Kommentar vom Administrator gelöscht. Grund: Schleichwerbung

binDagegen am 26.02.2019 um 00:32 Uhr
eien sehr interessante Alternative !!!

@Eddy62: Ich hoffe doch man hat eine entsprechende Bewertung z.B. auf Google über diesen Scharlatan im Internet veröffentlicht !!!
Eine Beisetzung ist big Bussiness. Reine Beutelschneiderei wie ich aus eigener Erfahrung weiß! Für billige Urnen die im Baumarkt mit Orchideen bestückt 9,99 € kosten, die aussehen wie Tischmülleimer oder Sammeldosen der Kaffeeröstereien werden hier für viele Hundert abgerechnet. Dazu kommen die horrenden Friedhofsgebühren. WOFÜR ??? Nach X Jahren ist dann oftmals plötzlich die Pietät egal und der Verstorbene wird so oder so auf die Grüne Wiese befördert …
Ich kann daher jedem der für Neues offen ist und nicht so sehr den alten Traditionen verpflichtet ist raten, sich über die "Urne mit nach Hause nehmen‎ + Schweiz" zu belesen.
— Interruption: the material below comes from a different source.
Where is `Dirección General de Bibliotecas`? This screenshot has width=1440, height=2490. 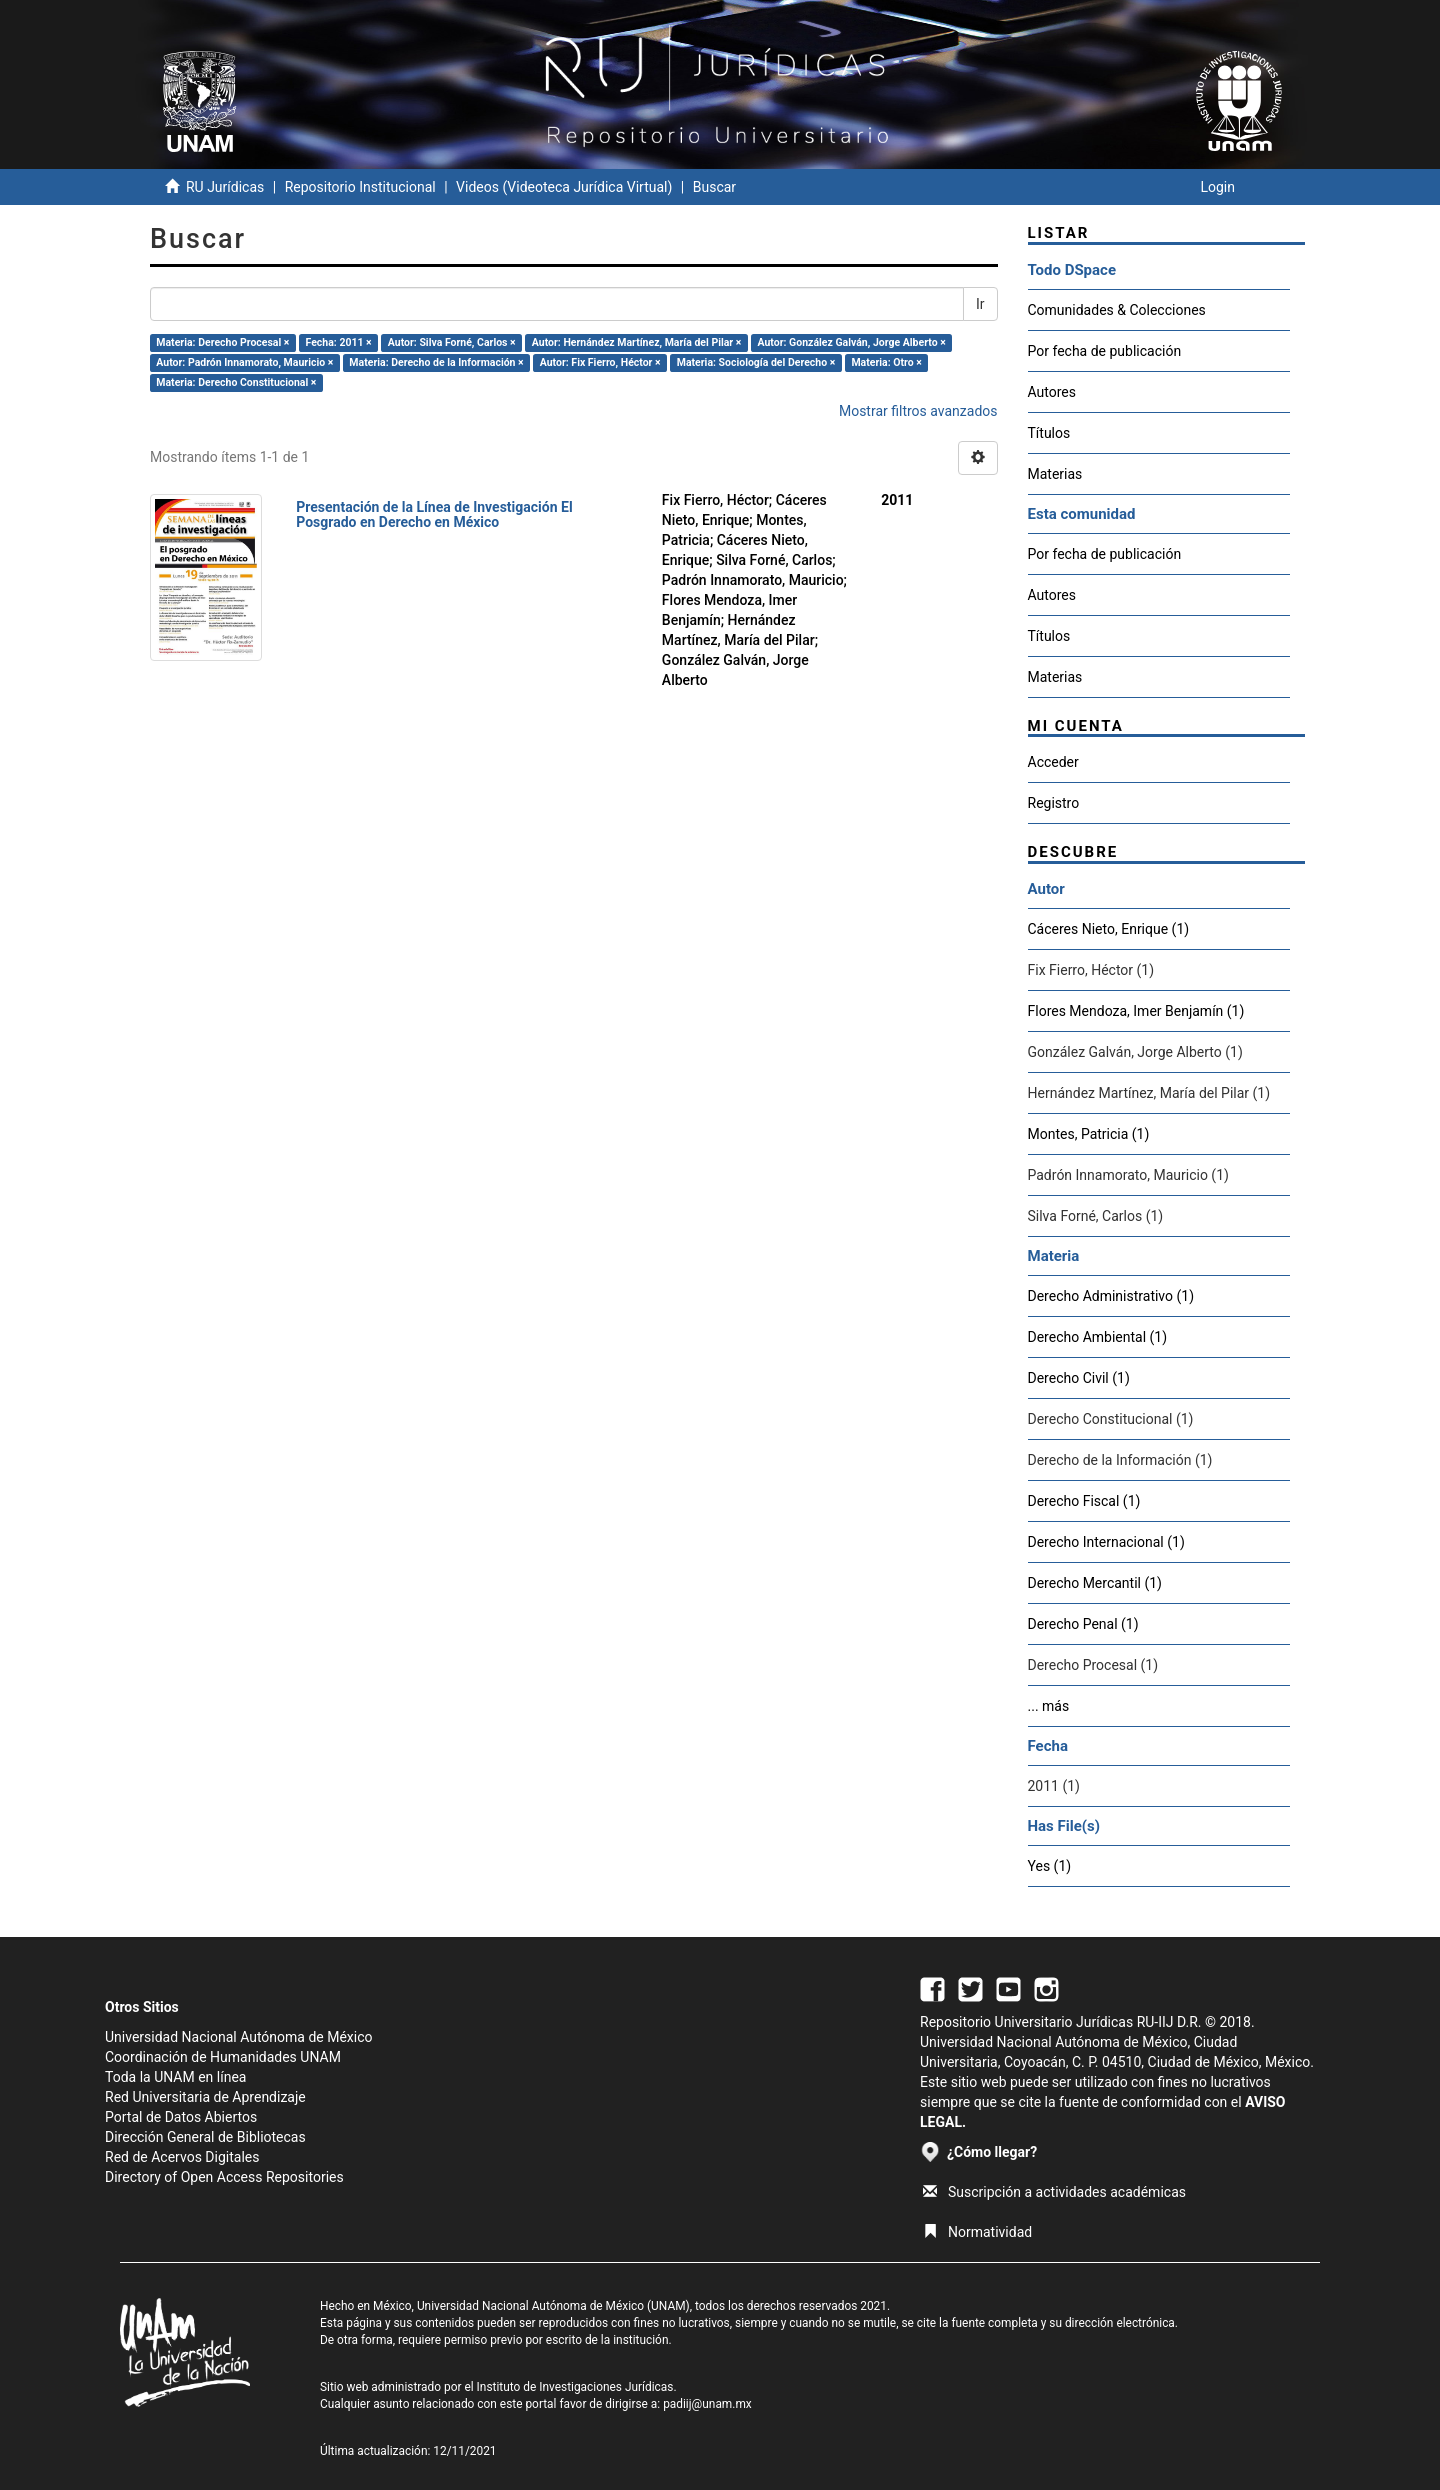 Dirección General de Bibliotecas is located at coordinates (205, 2137).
Man spart jede Menge Geld, ist nicht der Grabpflege verpflichtet und hat auch noch andere Vorteile. Mehr schreibe ich hier nicht sonst löscht der Admin gleich wieder meinen Beitrag wegen angeblicher Werbung.

gisikapellen am 12.01.2019 um 12:03 Uhr
Es ist nicht alles schlecht.

Unser Friedhofsgärtner arbeitet mit der Rheinischen Treuhandstelle zusammen. Die kommen einmal jährlich, um sich mit dem Friedhofsgärtner gemeinsam alle Gräber anzusehen und zu prüfen, ob alles vertragsgemäß erledigt ist. Wir kommen zu sehr unterschiedlichen Zeiten zum Grab und nicht besonders zu den Geburts-bzw. Todestagen. Es ist immer alles in einem schönen und gepflegten Zustand und wir haben die Freiheit, die Verwandten dann zu besuchen, wenn wir es mögen und nicht weil wir dort dringend „Unkraut zupfen müssen“. Ganz abgesehen davon, finde ich es gut, dass die Verstorbenen zu Lebenszeiten ausgedrückt haben, was sie möchten und das bei der Treuhandstelle hinterlegte Geld niemand verfügen kann (z.B. Heime).

Nancy48 am 09.01.2019 um 10:11 Uhr

Kommentar vom Administrator gelöscht.

Hape49 am 07.01.2019 um 18:06 Uhr
Es gibt auch Alternativen

Wer keine Nachkommen hat, beziehungsweise seinen Kindern die Grabpflege nicht zumuten oder zutrauen kann, dem kann ich nur als letzte Ruhestätte den Friedwald empfehlen. Hier regelt alles die Natur beziehungsweise die Friewald - Verwaltung.
Der Vorteil besteht vor allem darin, dass man nicht für etwas bezahlt und die Gegenleistung teilweise oder gar ganz ausbleibt.